Dr. Dick Tibbits, author of Forgive to Live, says this, “A small frame focuses your attention on a very specific aspect of the total picture, while a larger frame allows you to see a much more comprehensive scene.” In other words, when someone injures us, the size (big or small) doesn’t seem to make one whit of difference, we tend to blow it out of proportion. We feel wounded. We feel betrayed. We feel misunderstood. We feel wronged. Perhaps even justly so. Yet according to Tibbits, it really doesn’t matter what another does to us, it’s our response that counts.
How we choose to frame pictures (our life interactions) will determine the story it tells. When we select a small frame, we decide to “narrow our perspective.” Contrawise, when we opt for a large frame, we get a “bigger perspective.” So what’s the advantage of making a deliberate choice to reframe our hurts by enlarging our story? Tibbits believes that as men and women choose rightly to be big-picture people, they are better able to handle life’s unfairness and injustices for one simple reason, their life’s frame is so large that no single event can “ruin” their lives.

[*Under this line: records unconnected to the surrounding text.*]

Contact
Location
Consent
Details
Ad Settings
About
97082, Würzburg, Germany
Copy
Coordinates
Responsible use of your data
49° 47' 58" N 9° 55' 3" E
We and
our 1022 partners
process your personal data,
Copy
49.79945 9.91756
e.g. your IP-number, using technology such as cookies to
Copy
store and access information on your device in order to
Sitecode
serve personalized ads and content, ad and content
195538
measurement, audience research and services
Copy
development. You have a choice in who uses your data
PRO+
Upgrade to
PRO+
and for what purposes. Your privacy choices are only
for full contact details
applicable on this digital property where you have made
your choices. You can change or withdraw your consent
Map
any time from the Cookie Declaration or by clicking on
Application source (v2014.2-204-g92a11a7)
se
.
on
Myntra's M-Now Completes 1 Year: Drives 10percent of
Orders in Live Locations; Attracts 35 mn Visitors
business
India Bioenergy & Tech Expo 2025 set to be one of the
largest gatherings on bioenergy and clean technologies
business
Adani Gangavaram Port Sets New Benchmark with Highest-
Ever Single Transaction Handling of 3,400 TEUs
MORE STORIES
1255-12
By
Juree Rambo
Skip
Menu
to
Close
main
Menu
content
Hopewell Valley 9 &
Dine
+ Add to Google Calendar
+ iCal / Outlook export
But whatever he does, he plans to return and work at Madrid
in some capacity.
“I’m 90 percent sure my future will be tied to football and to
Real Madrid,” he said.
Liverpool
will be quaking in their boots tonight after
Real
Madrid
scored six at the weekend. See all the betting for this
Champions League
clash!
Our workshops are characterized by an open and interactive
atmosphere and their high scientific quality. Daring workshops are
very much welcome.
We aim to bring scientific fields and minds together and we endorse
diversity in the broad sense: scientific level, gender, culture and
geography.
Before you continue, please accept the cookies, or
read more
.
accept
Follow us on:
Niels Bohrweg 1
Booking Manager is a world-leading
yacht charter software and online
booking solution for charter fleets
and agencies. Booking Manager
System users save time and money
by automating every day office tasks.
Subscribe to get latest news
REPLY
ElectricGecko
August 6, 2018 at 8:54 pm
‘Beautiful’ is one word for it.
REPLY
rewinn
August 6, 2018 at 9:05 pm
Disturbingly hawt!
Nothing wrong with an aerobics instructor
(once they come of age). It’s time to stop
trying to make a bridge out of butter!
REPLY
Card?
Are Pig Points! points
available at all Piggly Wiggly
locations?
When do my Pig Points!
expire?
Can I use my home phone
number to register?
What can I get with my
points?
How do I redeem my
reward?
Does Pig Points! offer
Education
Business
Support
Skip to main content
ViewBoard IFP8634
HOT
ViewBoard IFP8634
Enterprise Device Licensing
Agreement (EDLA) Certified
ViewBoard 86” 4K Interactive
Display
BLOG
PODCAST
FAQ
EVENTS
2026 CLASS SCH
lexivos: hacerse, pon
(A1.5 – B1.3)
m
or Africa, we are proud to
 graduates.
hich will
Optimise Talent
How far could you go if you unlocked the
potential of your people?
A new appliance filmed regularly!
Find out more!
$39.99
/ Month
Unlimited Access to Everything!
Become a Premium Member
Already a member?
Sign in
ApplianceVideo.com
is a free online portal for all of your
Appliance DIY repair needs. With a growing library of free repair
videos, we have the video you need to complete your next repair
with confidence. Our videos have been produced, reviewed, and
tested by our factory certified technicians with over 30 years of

Rather, the more expansive the frame of reference the more able individuals are to see the negative encounter through a larger lens that tells them, this isn’t the final page of my life story. Somehow, simply making this one choice, people become victors instead of hapless victims. And since we all know that ill wind (and negative people encounters) rains on both the good and bad, preparing ahead of time is prudent and wise.
Dr. Tibbits’ Reframing Tips
· Focus on what is true from both points of view.
· Develop empathy for the one who hurt you.
· Identify the wrongs you have committed that need forgiving.
· Revise your story so it more accurately reflects all points of view.
· Imagine your desired outcome and make adjustments toward that end.
· Realize that forgiveness takes time; almost never is it a one-time event.